My ideas about evolution have developed over the years in response to what I have read, what I have seen, and what I have heard. While I am by no means a professor of biology, I am in a better position to discuss the topic than many who express passionate opinions about it. I have a Bachelor’s of Science in Biology from the University of Illinois at Chicago. I have read a number of books on the subject. I have discussed it with many people and I have even taught the subject at the high school level.

As a result of my study of biology, my position on evolution is complex and nuanced. Yet if I were to summarize it in a sound-bite I would say, evolution is a useful framework but it leaves several significant questions unanswered.

Discussions of evolution suffer, primarily because of the emotional investment clouding reason, but also because of a lack of a universal definition of evolution.

One paradigm suggests that mutation + selection = evolution. Under this paradigm, an organism experiences a genetic change, natural forces in the environment favor or disfavor that change and then the progeny of the organism differ from its ancestors – and we call this process evolution.

Another paradigm suggests that at some point in time, a non-sentient monkey mutated and became a sentient human, genetically identical to a modern human – and we call this concept evolution.

A third paradigm suggests that evolution is a broad term that encompasses various ideas about the history of life on Earth. This model says the theory of evolution is itself evolving. Fundamentally, this model is about gradual change in life over time. The theory does not require a Creator but neither does it reject the existence of one.

The first paradigm is what Evolutionists believe. The second paradigm is the version of evolution that Creationists reject. The third paradigm is more or less what I believe.

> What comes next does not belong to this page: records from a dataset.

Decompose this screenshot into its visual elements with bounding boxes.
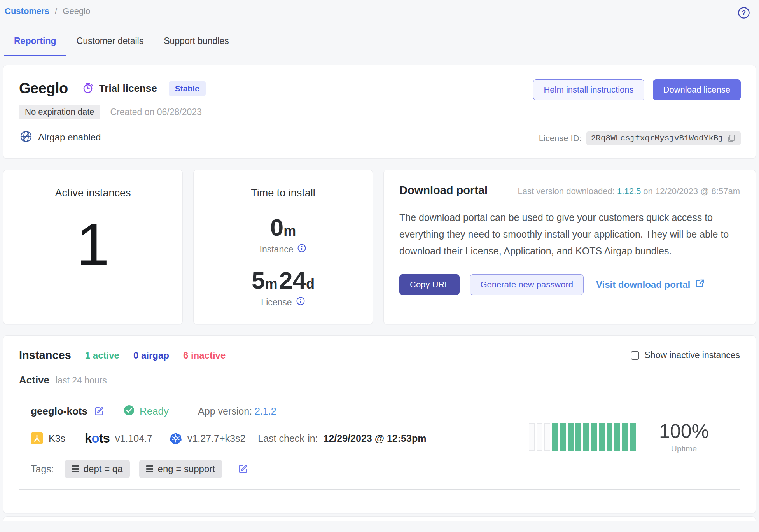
tag-icon [146,466,153,472]
time-to-install-title: Time to install [194,187,373,199]
show-inactive-label: Show inactive instances [645,350,740,360]
tag-chip: eng = support [139,460,222,478]
uptime-bar-filled [591,423,597,451]
tab-support-bundles[interactable]: Support bundles [154,30,239,56]
uptime-section: 100% Uptime [529,420,709,453]
license-id-value: 2Rq8WLcsjfxqrMysjvB1WodYkBj [591,134,723,143]
expiration-badge: No expiration date [19,105,100,119]
last-version-link[interactable]: 1.12.5 [617,186,641,196]
copy-url-button[interactable]: Copy URL [399,274,460,295]
kots-logo: kots [85,431,110,446]
info-icon[interactable] [296,296,305,308]
tag-text: eng = support [158,464,215,474]
last-checkin-value: 12/29/2023 @ 12:53pm [324,433,427,444]
kubernetes-icon [170,432,182,444]
tab-bar: Reporting Customer details Support bundl… [4,30,759,56]
kots-letter-k: k [85,431,91,445]
status-badge: Ready [140,405,169,417]
breadcrumb-customers-link[interactable]: Customers [5,6,49,16]
instance-install-time: 0m [194,215,373,240]
airgap-globe-icon [19,130,33,145]
active-section-heading: Active last 24 hours [19,374,740,386]
k3s-icon [31,432,43,444]
visit-download-portal-link[interactable]: Visit download portal [596,278,705,291]
uptime-bar-filled [599,423,605,451]
uptime-bar-filled [560,423,566,451]
download-portal-title: Download portal [399,184,488,197]
next-card-peek [3,516,756,521]
uptime-bar-filled [622,423,628,451]
license-id-badge: 2Rq8WLcsjfxqrMysjvB1WodYkBj [586,131,741,145]
license-install-label: License [261,297,292,308]
tags-row: Tags: dept = qa eng = support [31,460,740,478]
uptime-bar-empty [544,423,550,451]
show-inactive-toggle[interactable]: Show inactive instances [631,350,740,360]
inactive-count[interactable]: 6 inactive [183,350,226,361]
license-type-label: Trial license [99,82,157,94]
tag-text: dept = qa [84,464,123,474]
license-install-label-row: License [194,296,373,308]
svg-text:?: ? [742,9,746,17]
visit-download-portal-label: Visit download portal [596,279,690,290]
page-header: Customers / Geeglo ? [0,0,759,19]
helm-install-instructions-button[interactable]: Helm install instructions [533,79,644,100]
last-version-label: Last version downloaded: [518,186,615,196]
uptime-bar-filled [583,423,589,451]
instance-row: geeglo-kots Ready App version: 2.1.2 [19,395,740,490]
tab-customer-details[interactable]: Customer details [66,30,154,56]
last-checkin-label: Last check-in: [258,433,318,444]
download-portal-card: Download portal Last version downloaded:… [383,170,756,324]
license-install-value-1: 5 [252,267,265,294]
license-id-label: License ID: [539,133,582,144]
license-install-time: 5m 24d [194,268,373,292]
customer-reporting-page: Customers / Geeglo ? Reporting Customer … [0,0,759,532]
active-instances-title: Active instances [3,187,182,199]
edit-name-icon[interactable] [94,406,105,416]
metrics-row: Active instances 1 Time to install 0m In… [3,170,756,324]
uptime-stats: 100% Uptime [659,420,709,453]
show-inactive-checkbox[interactable] [631,351,639,360]
license-install-value-2: 24 [279,267,306,294]
breadcrumb: Customers / Geeglo [5,6,90,16]
last-version-date: on 12/20/2023 @ 8:57am [643,186,740,196]
instances-card: Instances 1 active 0 airgap 6 inactive S… [3,335,756,513]
uptime-bar-filled [568,423,574,451]
info-icon[interactable] [297,243,306,255]
generate-new-password-button[interactable]: Generate new password [470,274,583,295]
tags-label: Tags: [31,464,54,475]
tag-icon [72,466,79,472]
app-version-label: App version: [198,406,252,416]
status: Ready [123,404,169,418]
kots-version: v1.104.7 [115,433,152,444]
active-instances-value: 1 [3,215,182,274]
uptime-percentage: 100% [659,420,709,443]
edit-tags-icon[interactable] [238,464,248,474]
uptime-bar-filled [630,423,636,451]
app-version-link[interactable]: 2.1.2 [255,406,276,416]
instance-title-row: geeglo-kots Ready App version: 2.1.2 [31,404,740,418]
active-period: last 24 hours [56,375,107,386]
airgap-count[interactable]: 0 airgap [133,350,169,361]
download-license-button[interactable]: Download license [653,79,741,100]
instance-install-value: 0 [270,214,283,241]
time-to-install-card: Time to install 0m Instance 5m 24d Licen… [193,170,373,324]
instance-name: geeglo-kots [31,405,87,417]
license-meta-row: No expiration date Created on 06/28/2023 [19,105,740,119]
copy-icon[interactable] [727,134,736,143]
tag-chip: dept = qa [65,460,130,478]
external-link-icon [695,278,705,291]
tab-reporting[interactable]: Reporting [4,30,66,56]
instance-install-unit: m [283,223,296,239]
kots-letter-o: o [91,431,99,445]
help-button[interactable]: ? [737,6,750,19]
ready-check-icon [123,404,135,418]
breadcrumb-current: Geeglo [63,6,90,16]
license-summary-card: Geeglo Trial license Stable Helm install… [3,65,756,159]
download-portal-header: Download portal Last version downloaded:… [399,184,740,197]
uptime-bar-empty [529,423,535,451]
license-type: Trial license [82,82,157,96]
active-count[interactable]: 1 active [85,350,119,361]
k8s-version: v1.27.7+k3s2 [187,433,245,444]
active-heading: Active [19,374,49,386]
license-id-row: License ID: 2Rq8WLcsjfxqrMysjvB1WodYkBj [539,131,741,145]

There are several significant challenges to evolution, and not just to Darwinian theory but even the modern version of the theory espoused in scientific journals in the 21st century. For the sake of brevity, I will treat only three challenges.

One – how did the eukaryotic cell originate? The eukaryotic or “true nucleus” cell is the cell of multi-cellular organisms. It is exquisite in complexity and profoundly well-organized. Evolutionists have yet to fully explain the origins of the cell.

Two – why are all organic amino acids left-handed? This may seem like a minor issue, but it is actually quite significant. It is hard to convey this issue to lay readers, but I will try. Proteins are made up of chemical components called amino acids. In nature, one can find plentiful amounts of two kinds of amino acids – left and right. However the twenty amino acids found in organisms are all of the left variety. The likelihood of this happening by chance are equivalent to flipping a fair coin heads twenty times in a row. It does not make sense and the attempts to answer the conundrum are unsatisfying.

Three – how did the system by which DNA codes for protein emerge from a trial-and-error process? The central dogma (yes, they really call it that) of biology says that organisms use DNA as a template for RNA which codes for protein. It is a sophisticated system for storing vast amounts of information that has been likened to human language but is several orders more complex. Numerous experiments have tried to show how this process might have began but the puzzle remains largely unsolved. Unlike many aspects of biology that exist in several different forms throughout the spectrum of life, the central dogma is universal and really has no intermediate forms. It is as if life always operated this way and never any other way.

Those are some of my thoughts. They may strike you as intelligent, they may strike you as stupid. I would like to know how you feel either way. But please, let’s keep this civil and focus on arguments and evidence, not slander and propaganda.